The answer is somewhere in the middle. Thus far, Turnbull has been a great little surprise and everything that a team could want out of a number five starter: someone who can give them a strong, solid 5-6 innings every fifth day. But Turnbull is not Taijuan Walker. There are a few important distinctions to be made. 

One, Taijuan Walker is in the second year of a four-year, $72 million contract. With a higher paycheck comes increased expectations. Walker is meant to be a number four pitcher and not the fifth starter in a five-man rotation, a solid innings eater with the upside of something greater. Something akin to what the Phillies wanted Zach Eflin to be if they thought he could stay healthy for a full season. 

There is also the issue of arm health. Although Walker has been sidelined with a shoulder issue and has another three to four starts left in his rehab, he did throw 172.2 innings last year. Turnbull, who has struggled mightily with arm injuries in the past five years, threw just 31 innings in 2023. As a general rule of thumb, pitchers aren’t recommended to increase their inning total from more than 30-40 per year, thus capping Turnbull’s potential innings at around 100. 
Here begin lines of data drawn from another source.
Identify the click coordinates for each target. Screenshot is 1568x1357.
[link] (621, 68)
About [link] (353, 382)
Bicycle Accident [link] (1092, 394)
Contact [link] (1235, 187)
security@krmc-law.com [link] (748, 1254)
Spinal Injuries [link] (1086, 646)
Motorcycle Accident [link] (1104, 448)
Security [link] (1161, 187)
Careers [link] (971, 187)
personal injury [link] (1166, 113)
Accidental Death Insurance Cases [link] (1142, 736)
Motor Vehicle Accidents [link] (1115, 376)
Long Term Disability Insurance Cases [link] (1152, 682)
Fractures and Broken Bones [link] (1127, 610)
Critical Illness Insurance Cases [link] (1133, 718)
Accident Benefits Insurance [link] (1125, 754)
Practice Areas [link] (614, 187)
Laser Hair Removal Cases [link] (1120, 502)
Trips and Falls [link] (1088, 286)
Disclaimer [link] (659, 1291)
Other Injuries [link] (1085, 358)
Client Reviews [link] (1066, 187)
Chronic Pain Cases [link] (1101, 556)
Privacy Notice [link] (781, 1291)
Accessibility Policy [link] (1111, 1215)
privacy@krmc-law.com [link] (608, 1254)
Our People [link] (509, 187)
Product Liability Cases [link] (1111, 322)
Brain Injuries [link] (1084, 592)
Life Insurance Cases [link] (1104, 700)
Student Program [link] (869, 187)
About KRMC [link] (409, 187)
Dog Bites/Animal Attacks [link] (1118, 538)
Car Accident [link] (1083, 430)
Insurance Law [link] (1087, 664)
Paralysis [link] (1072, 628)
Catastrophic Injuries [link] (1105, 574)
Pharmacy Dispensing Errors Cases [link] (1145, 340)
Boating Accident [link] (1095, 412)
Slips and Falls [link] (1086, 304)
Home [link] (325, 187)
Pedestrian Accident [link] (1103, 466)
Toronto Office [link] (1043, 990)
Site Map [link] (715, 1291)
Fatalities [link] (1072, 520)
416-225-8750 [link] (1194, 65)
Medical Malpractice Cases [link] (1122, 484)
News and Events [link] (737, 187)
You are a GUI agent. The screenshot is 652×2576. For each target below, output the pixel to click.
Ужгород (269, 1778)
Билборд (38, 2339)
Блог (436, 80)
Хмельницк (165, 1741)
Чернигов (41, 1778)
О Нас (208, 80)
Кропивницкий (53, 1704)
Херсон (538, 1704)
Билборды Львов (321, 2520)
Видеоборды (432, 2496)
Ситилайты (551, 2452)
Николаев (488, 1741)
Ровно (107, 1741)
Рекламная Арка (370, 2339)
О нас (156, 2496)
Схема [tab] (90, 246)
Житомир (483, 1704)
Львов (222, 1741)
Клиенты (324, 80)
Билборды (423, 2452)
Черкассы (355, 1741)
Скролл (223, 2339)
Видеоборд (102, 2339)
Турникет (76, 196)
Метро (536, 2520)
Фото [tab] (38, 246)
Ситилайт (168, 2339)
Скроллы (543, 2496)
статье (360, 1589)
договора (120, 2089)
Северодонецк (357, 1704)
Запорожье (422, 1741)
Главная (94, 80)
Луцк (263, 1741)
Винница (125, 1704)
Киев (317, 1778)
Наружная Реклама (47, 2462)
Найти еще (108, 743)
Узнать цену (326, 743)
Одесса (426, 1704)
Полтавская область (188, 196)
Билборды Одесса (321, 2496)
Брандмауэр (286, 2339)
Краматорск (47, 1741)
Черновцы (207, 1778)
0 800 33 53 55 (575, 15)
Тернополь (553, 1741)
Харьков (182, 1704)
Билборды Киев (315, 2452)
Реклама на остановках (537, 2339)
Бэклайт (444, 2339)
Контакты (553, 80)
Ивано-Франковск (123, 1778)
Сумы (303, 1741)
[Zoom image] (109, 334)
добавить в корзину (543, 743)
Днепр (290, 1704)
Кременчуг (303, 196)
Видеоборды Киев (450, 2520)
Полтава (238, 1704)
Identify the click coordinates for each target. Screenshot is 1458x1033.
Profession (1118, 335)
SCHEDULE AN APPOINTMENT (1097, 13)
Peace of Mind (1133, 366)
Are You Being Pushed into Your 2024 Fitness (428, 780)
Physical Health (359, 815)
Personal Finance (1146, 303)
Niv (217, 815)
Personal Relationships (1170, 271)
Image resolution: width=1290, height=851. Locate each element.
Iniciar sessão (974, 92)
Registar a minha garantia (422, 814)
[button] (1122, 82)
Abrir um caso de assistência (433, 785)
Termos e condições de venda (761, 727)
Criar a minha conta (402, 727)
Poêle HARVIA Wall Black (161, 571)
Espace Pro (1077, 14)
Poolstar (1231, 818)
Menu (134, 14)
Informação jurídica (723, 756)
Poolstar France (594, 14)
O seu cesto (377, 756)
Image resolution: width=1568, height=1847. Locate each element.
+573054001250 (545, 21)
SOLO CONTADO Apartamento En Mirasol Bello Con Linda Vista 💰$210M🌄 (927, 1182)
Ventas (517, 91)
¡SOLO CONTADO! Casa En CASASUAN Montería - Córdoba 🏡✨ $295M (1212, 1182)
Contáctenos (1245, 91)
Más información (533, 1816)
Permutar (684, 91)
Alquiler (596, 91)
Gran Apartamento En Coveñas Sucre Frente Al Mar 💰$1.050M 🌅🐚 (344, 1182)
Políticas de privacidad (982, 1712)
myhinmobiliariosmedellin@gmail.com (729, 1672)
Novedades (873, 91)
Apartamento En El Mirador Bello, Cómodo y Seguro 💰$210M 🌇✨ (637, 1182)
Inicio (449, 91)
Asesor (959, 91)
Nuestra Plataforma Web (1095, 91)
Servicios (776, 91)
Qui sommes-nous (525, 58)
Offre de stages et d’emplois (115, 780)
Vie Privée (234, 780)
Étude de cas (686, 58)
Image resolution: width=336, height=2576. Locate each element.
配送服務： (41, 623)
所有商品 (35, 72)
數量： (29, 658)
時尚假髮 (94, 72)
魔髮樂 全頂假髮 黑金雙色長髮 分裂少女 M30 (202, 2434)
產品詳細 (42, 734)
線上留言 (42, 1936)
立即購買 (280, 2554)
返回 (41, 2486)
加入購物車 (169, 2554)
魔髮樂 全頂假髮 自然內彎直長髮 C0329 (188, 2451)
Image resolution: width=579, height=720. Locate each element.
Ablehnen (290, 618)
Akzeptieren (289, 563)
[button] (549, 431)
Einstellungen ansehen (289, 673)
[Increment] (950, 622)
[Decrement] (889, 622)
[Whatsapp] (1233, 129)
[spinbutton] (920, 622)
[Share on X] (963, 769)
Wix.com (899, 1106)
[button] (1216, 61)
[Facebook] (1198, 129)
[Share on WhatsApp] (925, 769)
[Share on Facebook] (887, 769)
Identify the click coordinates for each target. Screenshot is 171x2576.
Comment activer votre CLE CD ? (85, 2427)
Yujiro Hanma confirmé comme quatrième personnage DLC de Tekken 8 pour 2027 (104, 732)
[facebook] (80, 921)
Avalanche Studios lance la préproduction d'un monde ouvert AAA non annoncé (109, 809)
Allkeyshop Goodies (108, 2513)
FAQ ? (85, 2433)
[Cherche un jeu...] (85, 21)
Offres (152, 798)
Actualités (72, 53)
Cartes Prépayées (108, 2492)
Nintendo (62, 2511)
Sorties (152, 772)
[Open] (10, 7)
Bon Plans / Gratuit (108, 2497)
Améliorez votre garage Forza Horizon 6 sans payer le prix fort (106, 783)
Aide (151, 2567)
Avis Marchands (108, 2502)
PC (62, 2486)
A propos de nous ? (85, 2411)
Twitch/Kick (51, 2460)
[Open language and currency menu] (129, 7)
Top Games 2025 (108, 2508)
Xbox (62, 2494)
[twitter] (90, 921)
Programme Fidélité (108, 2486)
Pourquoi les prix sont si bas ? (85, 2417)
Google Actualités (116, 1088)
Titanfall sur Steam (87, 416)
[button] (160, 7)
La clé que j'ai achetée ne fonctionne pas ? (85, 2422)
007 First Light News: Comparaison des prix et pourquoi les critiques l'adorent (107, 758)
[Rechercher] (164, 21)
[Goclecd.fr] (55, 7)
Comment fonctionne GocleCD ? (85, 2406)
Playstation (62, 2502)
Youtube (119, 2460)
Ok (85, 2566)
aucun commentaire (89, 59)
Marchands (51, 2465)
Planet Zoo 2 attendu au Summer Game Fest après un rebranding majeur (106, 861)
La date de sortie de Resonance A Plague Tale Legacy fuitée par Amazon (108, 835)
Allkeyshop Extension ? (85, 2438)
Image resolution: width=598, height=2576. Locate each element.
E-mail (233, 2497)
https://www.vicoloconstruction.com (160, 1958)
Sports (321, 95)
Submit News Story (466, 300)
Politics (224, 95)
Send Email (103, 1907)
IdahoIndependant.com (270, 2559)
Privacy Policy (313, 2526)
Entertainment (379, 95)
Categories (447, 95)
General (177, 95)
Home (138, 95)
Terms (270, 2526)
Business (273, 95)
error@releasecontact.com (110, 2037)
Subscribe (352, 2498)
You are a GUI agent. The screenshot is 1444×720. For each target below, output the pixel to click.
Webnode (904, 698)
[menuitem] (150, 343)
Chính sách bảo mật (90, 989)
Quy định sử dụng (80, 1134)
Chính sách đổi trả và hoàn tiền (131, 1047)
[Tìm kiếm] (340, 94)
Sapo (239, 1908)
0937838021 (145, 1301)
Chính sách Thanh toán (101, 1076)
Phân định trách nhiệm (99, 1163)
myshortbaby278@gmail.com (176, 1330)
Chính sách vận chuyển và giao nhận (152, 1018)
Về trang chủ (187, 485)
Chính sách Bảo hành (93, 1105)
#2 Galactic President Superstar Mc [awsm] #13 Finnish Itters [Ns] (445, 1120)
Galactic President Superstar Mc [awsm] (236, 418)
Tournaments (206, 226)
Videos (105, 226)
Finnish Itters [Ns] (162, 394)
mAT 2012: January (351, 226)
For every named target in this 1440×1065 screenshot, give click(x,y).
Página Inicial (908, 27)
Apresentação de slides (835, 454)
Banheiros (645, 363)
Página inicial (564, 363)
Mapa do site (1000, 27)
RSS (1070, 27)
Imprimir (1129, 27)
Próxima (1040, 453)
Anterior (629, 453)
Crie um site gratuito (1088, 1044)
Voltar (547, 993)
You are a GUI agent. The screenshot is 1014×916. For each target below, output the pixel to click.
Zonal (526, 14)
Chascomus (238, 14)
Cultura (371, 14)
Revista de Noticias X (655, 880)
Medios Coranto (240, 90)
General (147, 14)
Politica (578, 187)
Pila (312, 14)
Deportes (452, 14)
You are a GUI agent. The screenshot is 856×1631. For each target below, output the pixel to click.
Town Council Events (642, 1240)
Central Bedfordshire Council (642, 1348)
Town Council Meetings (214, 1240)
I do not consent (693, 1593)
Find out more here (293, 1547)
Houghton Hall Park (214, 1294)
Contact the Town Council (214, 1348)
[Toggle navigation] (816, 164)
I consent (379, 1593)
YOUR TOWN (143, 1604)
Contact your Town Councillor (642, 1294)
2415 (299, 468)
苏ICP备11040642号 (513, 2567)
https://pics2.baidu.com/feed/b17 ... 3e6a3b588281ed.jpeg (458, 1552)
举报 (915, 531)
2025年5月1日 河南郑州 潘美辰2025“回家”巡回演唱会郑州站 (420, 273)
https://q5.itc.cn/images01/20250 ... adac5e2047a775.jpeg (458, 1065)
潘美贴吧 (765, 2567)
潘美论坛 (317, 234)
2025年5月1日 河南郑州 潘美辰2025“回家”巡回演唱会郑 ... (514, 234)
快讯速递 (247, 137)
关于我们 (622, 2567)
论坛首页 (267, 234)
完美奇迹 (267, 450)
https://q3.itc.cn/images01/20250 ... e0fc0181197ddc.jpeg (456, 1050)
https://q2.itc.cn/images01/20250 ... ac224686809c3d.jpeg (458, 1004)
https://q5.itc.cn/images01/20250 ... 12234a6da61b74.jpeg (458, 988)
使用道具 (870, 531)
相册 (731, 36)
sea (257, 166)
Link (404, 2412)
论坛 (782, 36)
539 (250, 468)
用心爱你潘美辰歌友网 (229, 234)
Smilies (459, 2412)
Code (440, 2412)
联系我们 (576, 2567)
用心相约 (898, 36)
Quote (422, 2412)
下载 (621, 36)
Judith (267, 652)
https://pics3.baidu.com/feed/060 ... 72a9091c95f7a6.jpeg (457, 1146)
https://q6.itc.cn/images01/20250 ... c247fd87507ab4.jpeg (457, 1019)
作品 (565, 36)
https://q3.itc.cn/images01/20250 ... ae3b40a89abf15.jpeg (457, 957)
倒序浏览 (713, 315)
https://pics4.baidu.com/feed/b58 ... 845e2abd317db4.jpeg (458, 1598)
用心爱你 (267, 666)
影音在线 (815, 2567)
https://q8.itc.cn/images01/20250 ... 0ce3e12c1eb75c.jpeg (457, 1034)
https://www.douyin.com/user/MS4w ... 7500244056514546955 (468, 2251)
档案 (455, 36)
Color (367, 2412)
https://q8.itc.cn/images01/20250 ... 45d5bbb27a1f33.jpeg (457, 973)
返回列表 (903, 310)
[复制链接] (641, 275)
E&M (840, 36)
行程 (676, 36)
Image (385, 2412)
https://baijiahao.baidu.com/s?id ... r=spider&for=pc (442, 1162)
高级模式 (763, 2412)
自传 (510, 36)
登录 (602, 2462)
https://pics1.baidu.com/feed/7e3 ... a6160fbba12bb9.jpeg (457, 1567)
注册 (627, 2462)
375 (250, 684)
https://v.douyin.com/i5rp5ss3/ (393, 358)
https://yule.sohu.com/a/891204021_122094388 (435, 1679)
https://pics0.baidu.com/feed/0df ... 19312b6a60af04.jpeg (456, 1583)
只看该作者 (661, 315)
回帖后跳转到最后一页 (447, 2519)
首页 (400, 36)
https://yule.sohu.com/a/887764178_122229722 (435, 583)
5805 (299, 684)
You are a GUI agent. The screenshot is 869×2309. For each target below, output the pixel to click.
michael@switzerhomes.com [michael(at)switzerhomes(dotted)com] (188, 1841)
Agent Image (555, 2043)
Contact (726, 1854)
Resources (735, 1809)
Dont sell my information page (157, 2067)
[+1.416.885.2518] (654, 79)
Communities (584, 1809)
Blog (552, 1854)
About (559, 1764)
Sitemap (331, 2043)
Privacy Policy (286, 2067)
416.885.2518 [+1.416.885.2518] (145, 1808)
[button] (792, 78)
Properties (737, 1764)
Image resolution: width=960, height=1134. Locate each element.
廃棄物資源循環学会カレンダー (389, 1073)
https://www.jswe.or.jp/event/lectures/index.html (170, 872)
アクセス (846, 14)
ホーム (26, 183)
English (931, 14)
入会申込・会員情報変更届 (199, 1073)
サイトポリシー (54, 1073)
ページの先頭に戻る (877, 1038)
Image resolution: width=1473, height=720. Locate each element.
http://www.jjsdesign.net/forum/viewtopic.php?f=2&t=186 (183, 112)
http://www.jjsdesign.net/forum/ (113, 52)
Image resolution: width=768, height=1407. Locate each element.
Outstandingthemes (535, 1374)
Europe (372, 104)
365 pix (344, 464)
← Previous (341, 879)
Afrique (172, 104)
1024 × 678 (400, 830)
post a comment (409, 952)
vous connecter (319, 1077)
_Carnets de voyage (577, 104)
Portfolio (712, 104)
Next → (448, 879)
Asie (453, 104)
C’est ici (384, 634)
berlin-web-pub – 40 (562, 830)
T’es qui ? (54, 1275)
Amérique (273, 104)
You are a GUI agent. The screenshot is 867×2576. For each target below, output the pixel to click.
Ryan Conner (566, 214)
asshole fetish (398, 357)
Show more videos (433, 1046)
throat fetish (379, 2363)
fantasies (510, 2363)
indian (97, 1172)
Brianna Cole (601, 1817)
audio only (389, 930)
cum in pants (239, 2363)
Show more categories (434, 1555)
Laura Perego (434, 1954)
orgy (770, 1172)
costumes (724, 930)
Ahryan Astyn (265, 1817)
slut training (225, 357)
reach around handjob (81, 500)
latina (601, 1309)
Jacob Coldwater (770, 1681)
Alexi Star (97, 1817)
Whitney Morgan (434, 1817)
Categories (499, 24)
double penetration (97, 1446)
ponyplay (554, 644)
The possibility of keeping both Turnbull and Walker in a six-man rotation upon Walker’s return is enticing but not likely this early in the season. Although ostensibly the idea makes perfect sense–limiting the innings on all of the pitchers early on should make things easier–the team found out last year that it wasn’t necessarily conducive to success: Zack Wheeler pitched remarkably better on four or five days rest compared to six. 


Turnbull’s mere presence as a positive starting option, however, is perhaps the best kind of problem that the Phillies could have. The season is a long one, and one of the starting pitchers, invariably, will go down with an injury at some point in 2024. Having Turnbull as a replacement option or even as the sixth man in an extended rotation in, say, July or August could be invaluable. Even as the long man out of the ‘pen, Turnbull could prove his worth. 

Walker will get the nod when he returns from rehab, and he should. After not making an appearance in last year’s postseason, one would imagine that he has something to prove. The Phillies are paying him to be a long-term, viable starter, and they have to see if he can do just that. However, if Walker struggles for an extended period of time–his velocity never picks up, he’s not consistently pitching past the fifth inning, etc.–then the leash should not be long.


Because $74 million or not, only one thing matters to the Phillies at the end of the day: who gives them the best chance to win.
That should be the deciding factor in who takes the mound every fifth day.